Kugelbomben oder auch Feuerwerkskugeln enthalten verschiedene pyrotechnische Mischungen und können mehrere Kilogramm wiegen. Wegen der großen Menge an Explosivmasse und ihrer komplexen Funktionsweise sind die Kugeln in Deutschland nicht für den Allgemeingebrauch, sondern ausschließlich für staatlich geprüfte Pyrotechniker zugelassen. Der Name leitet sich von der kugelförmigen Form ab. Die mit den pyrotechnischen Mischungen gefüllte Hülle erzeugt bei der Explosion Lichteffekte am Himmel.
«Pyrotechnikverbot für den Privatgebrauch»
Die Gewerkschaft der Polizei (GdP) in Berlin fordert angesichts der Feuerwerksexzesse erneut ein Böllerverbot. «Wir brauchen ein Pyrotechnikverbot für den Privatgebrauch», sagte GdP-Sprecher Benjamin Jendro im RBB-Inforadio. Man erlebe als Polizist im Silvestereinsatz eine Szenerie, wo man von überall beschossen werde. Es fehle an einer wirklichen Handhabe, um Täter hart zu bestrafen und andere abzuschrecken. In der Realität würden viele Täter nie eine Anklagebank sehen.
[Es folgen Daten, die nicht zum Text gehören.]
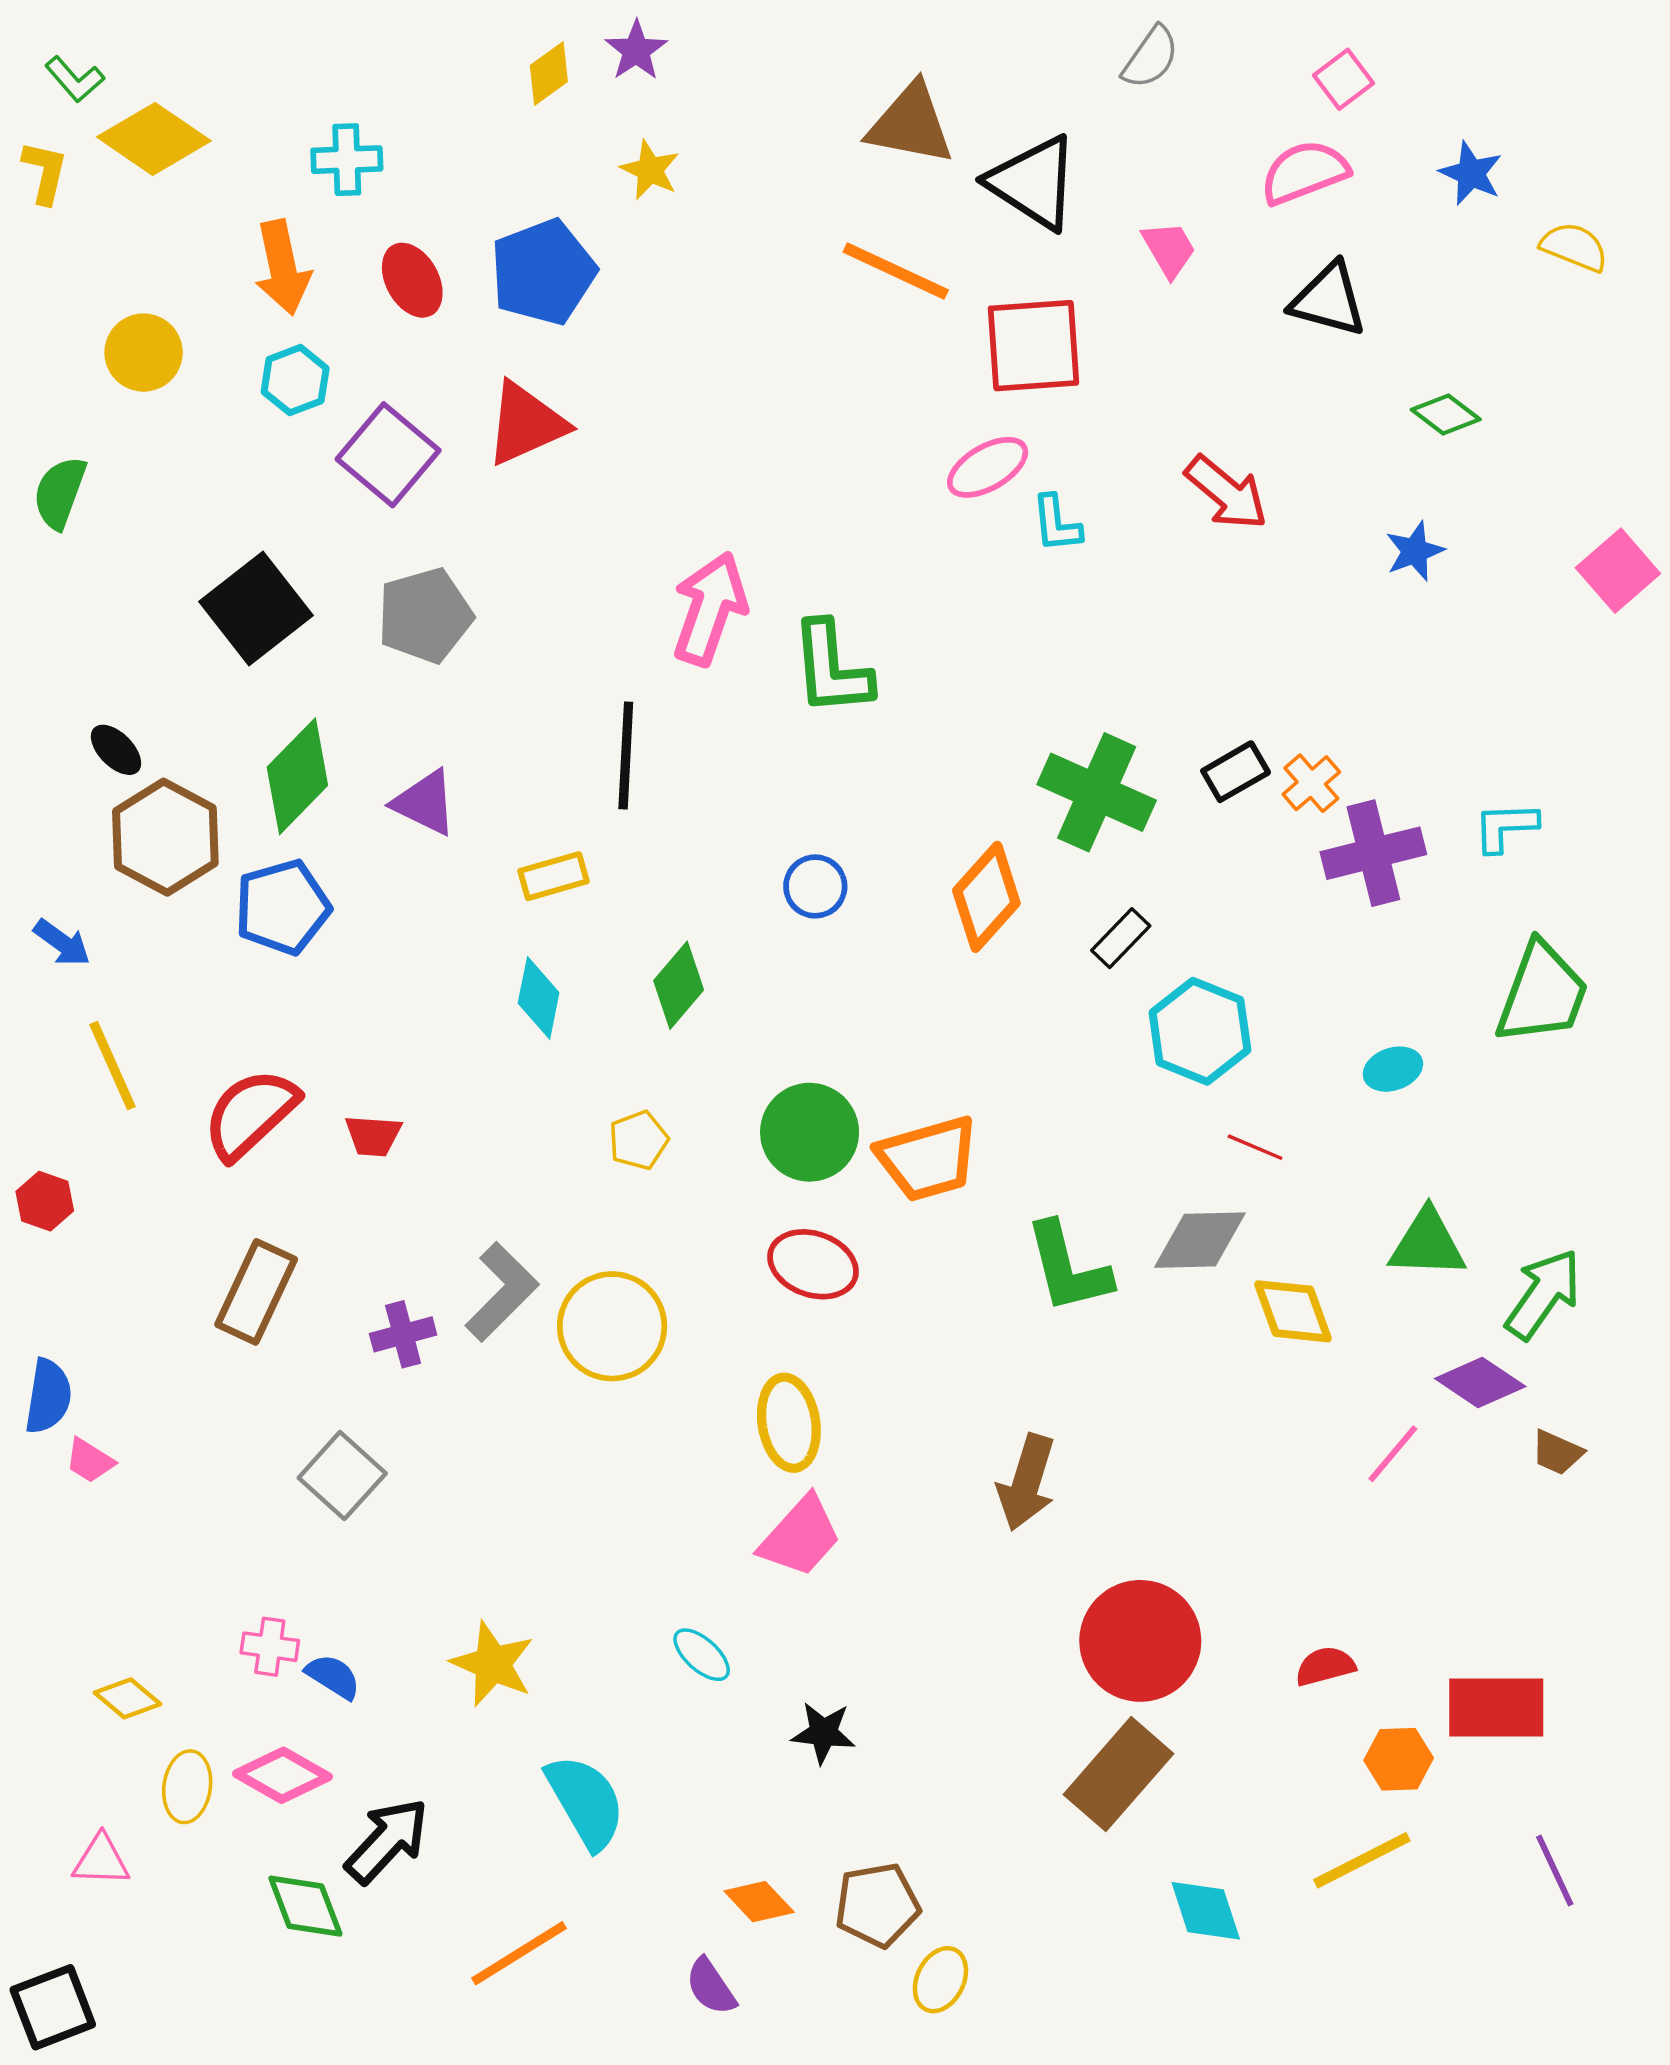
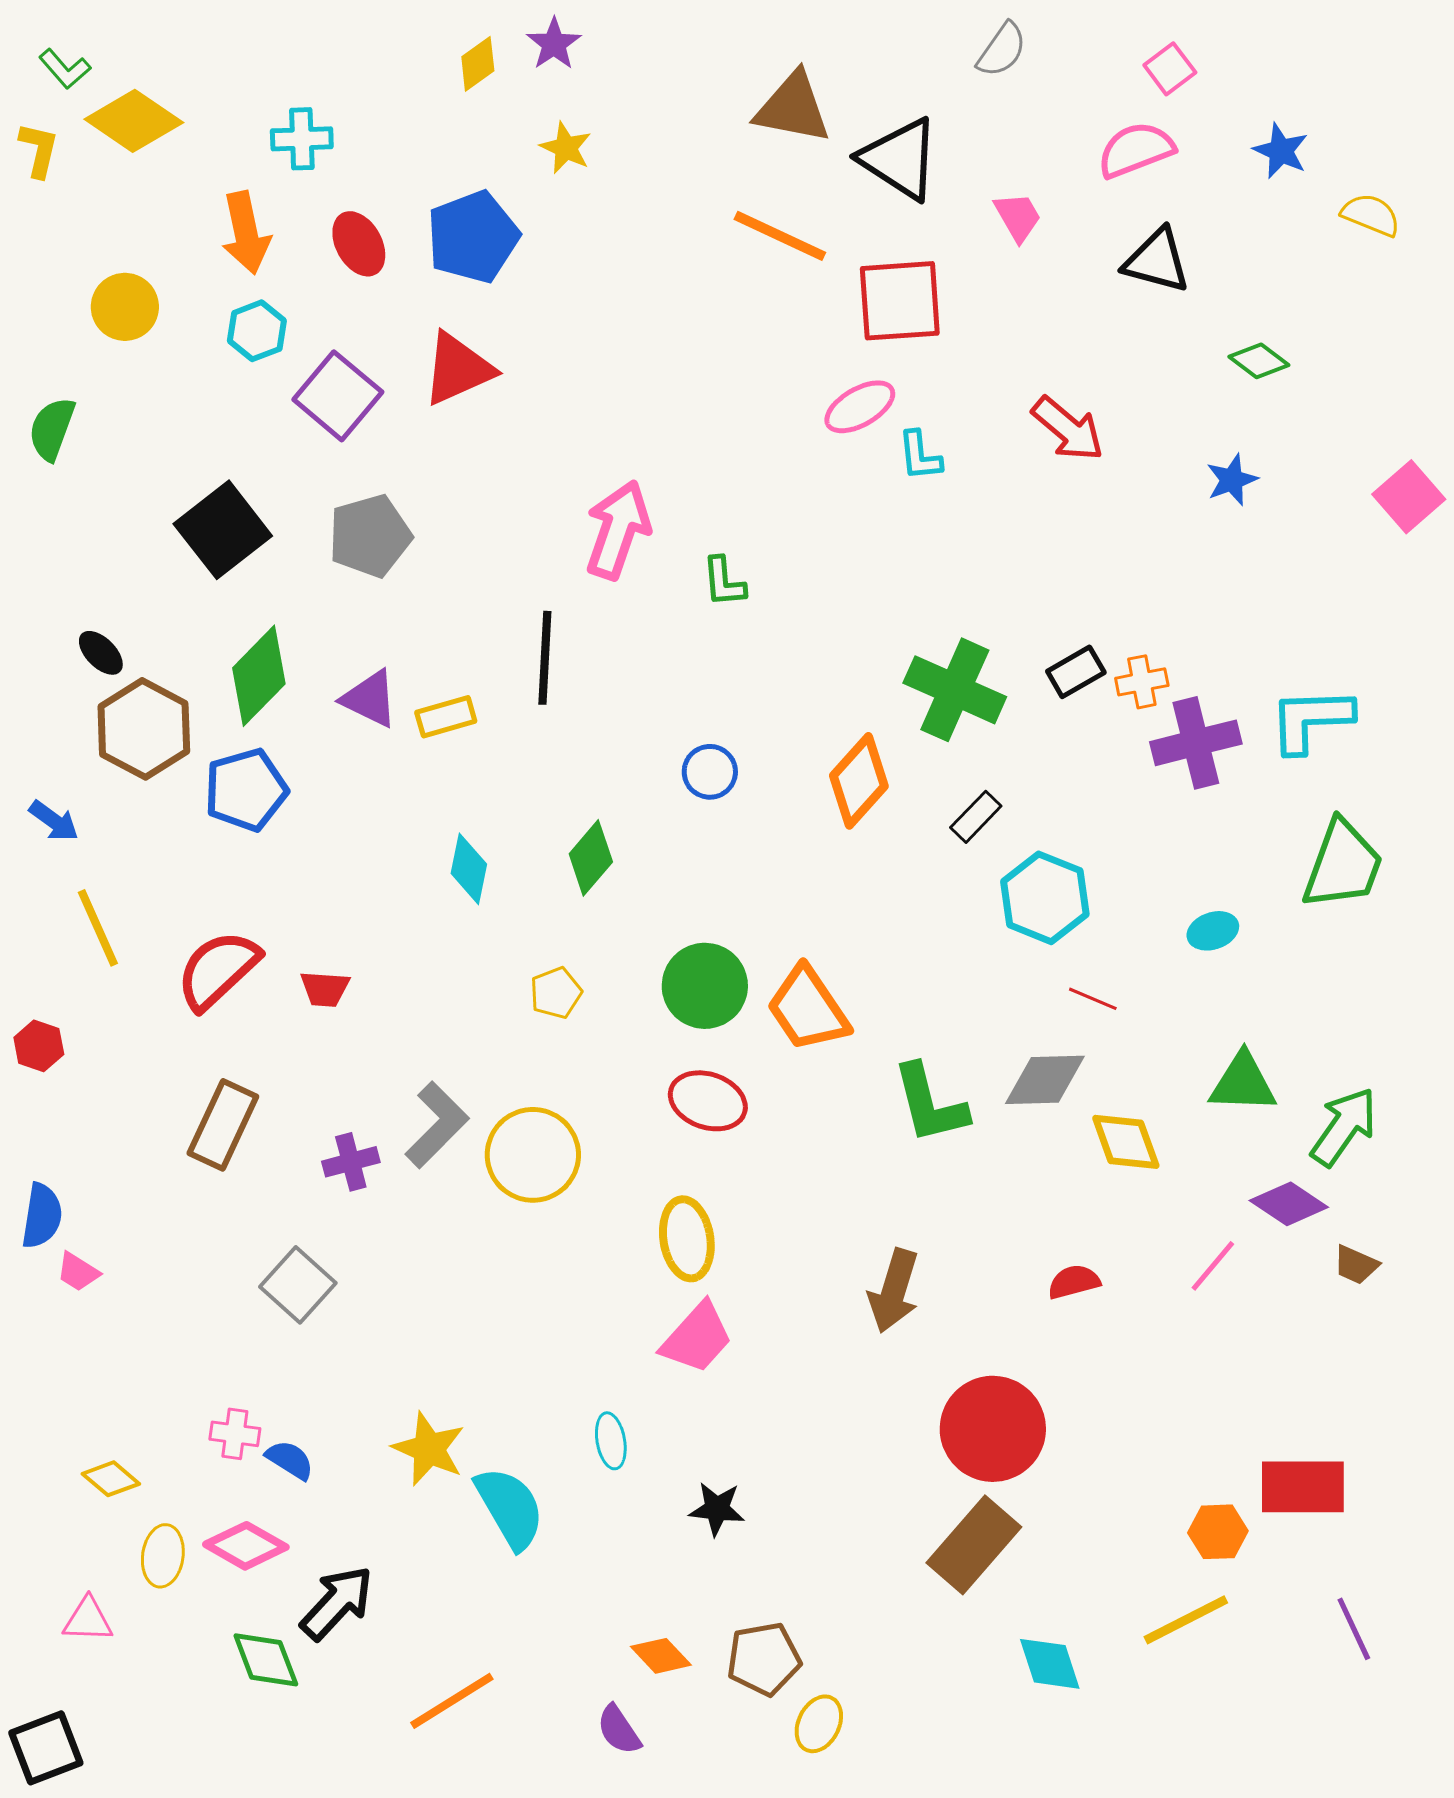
green L-shape: (831, 668) -> (724, 582), size x0.6
orange cross: (1311, 783) -> (1142, 682), turned 30
cyan L-shape: (1505, 827) -> (1311, 720), size x1.5
yellow rectangle: (553, 876) -> (446, 717), moved
orange trapezoid: (928, 1159) -> (808, 1009), turned 72
cyan ellipse: (702, 1655) -> (611, 1441), turned 38
red semicircle: (1325, 1666) -> (1074, 1282), moved
cyan semicircle: (586, 1802) -> (510, 1508), moved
Brandenburgs Innenminister René Wilke (SPD) brachte erlaubte Böllerzonen als Alternative zu einem Böllerverbot ins Gespräch. «Vielleicht ist die Idee der Umkehr (durch erlaubte Zonen) die praktikabelste», schrieb Wilke bei Instagram. «Es könnte besser kontrolliert werden, was eingesetzt wird.» Er schlug eine Kontrolle der verwendeten Pyrotechnik an weniger belebten Stellen für eine begrenzte Zeit vor. «So würden nicht derart viele Menschen (und Tiere) in Mitleidenschaft gezogen werden für den Willen einiger.»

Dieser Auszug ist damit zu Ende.